黄昏と嘘

彼に押さえつけられながらもチサトは思っていた。
その表情の向こう、何か。
わからないけれどその姿が彼のすべてじゃない。
もっと別の、何かを隠すために?そんな表情でいるような。
だから、眼の前にいる、この冷たい表情は決して本心からではない、と。

アキラのためにもここは言わないとはっきり伝えなければ、そうチサトはそう思ったけれど首を左右に振るだけで精一杯だった。
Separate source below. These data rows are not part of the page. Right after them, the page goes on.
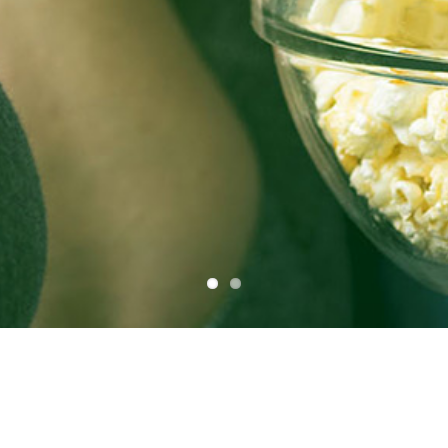
See the most popular programs in your
area
View the top programs & series being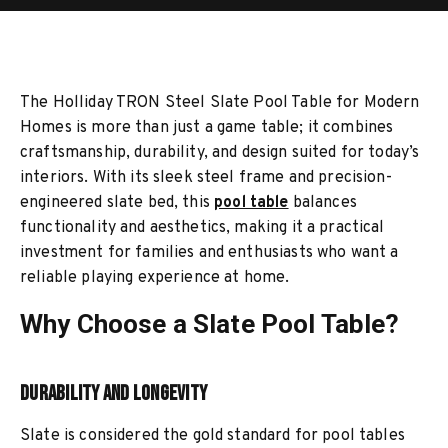
The Holliday TRON Steel Slate Pool Table for Modern
Homes is more than just a game table; it combines
craftsmanship, durability, and design suited for today’s
interiors. With its sleek steel frame and precision-
engineered slate bed, this
pool table
balances
functionality and aesthetics, making it a practical
investment for families and enthusiasts who want a
reliable playing experience at home.
Why Choose a Slate Pool Table?
Durability and Longevity
Slate is considered the gold standard for pool tables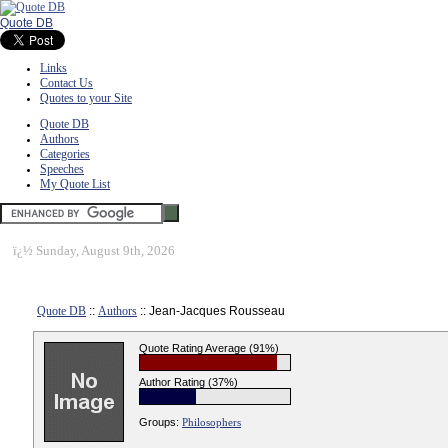
Quote DB
Links
Contact Us
Quotes to your Site
Quote DB
Authors
Categories
Speeches
My Quote List
ï¿½
Sunday, August 9th, 2026
Quote DB
::
Authors
:: Jean-Jacques Rousseau
Quote Rating Average (91%)
Author Rating (37%)
Groups:
Philosophers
おそらく、こんな状況だったら大概の女性は恐怖に慄いてしまうだろう。
でもチサトには彼に対して不思議とそういう思いはなかった。
アキラが傷ついているように思えたからだ。
本当に傷ついているのかどうかそれを確かめる術はないけれどその表情で、心を隠すために冷たい仮面を被っているように感じた。

思いを伝えたいけれど上手く言葉にできない。

そんなこと思っていたらアキラの顔が急に近づいてきた。

え?な、なに……?

突然のことにチサトはびっくりして目をぎゅっと閉じる。
彼の唇がチサトの唇に触れるか触れないか、それくらいの距離。
目を閉じているけれどかすかに伝わるアキラの体温で今の状況が感じ取れる。
チサトの身体はカッと体温が上がったように熱くなり、口から心臓が飛び出てしまいそうなくらいにドクドクと波打ち始める。